> **Action item**
Find the line containing "these of Musm Information." in the records below. Copy exactly that line and each one after it, ending at the line containing "complexity.", and nothing more.

------ Data excerpts ------

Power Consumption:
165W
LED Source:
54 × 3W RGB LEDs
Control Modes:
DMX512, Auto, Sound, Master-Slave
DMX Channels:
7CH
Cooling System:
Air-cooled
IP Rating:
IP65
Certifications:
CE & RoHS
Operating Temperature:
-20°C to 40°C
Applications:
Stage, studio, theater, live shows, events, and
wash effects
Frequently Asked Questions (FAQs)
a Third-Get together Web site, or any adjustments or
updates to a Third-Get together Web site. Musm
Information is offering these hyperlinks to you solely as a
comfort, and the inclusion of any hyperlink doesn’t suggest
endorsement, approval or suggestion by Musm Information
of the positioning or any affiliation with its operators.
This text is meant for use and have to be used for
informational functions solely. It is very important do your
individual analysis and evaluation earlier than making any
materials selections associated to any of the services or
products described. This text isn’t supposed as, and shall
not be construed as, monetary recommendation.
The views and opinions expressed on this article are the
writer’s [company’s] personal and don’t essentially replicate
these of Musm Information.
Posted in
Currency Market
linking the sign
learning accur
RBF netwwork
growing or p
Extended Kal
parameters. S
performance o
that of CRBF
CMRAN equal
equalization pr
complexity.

------
------ Data excerpts ------

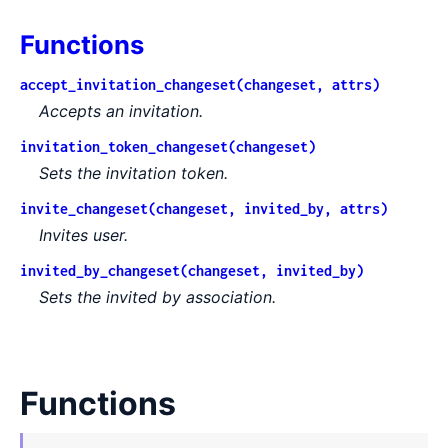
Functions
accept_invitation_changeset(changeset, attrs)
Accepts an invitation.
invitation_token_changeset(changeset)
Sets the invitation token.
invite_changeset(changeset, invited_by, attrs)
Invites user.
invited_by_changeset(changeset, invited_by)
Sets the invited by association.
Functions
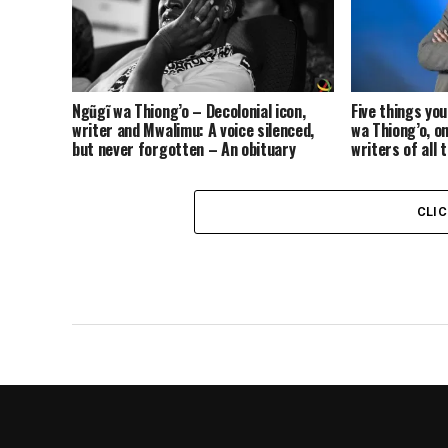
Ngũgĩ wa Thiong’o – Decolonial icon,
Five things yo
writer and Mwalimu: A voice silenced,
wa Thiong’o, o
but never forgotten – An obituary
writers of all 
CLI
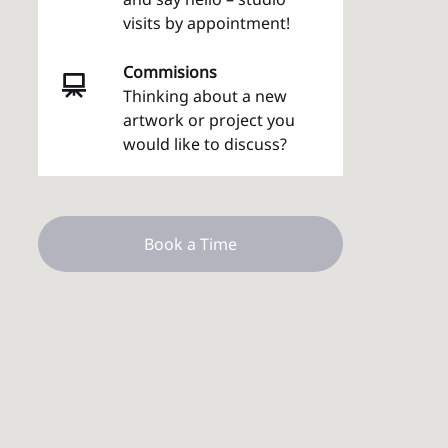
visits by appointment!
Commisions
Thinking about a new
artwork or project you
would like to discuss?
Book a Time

------
------ Data excerpts ------

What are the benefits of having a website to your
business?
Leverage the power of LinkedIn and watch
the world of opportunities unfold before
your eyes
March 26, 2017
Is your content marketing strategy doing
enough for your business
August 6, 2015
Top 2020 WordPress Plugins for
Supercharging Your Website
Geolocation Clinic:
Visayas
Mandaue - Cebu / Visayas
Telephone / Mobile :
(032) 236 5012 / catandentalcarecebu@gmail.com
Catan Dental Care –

------

> **Answer to the exercise**
these of Musm Information.
Posted in
Currency Market
linking the sign
learning accur
RBF netwwork
growing or p
Extended Kal
parameters. S
performance o
that of CRBF
CMRAN equal
equalization pr
complexity.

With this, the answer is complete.